TASK OBJECTIVE: Retype each of the records below exactly, leaving the pictures out.

......

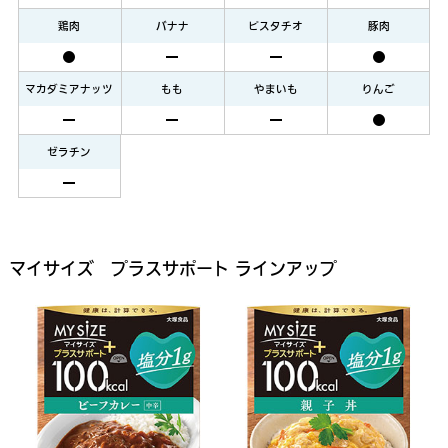
鶏肉
バナナ
ピスタチオ
豚肉
マカダミアナッツ
もも
やまいも
りんご
ゼラチン
マイサイズ プラスサポート ラインアップ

......

RESPONSE BELOW:
鶏肉
バナナ
ピスタチオ
豚肉
マカダミアナッツ
もも
やまいも
りんご
ゼラチン
マイサイズ プラスサポート ラインアップ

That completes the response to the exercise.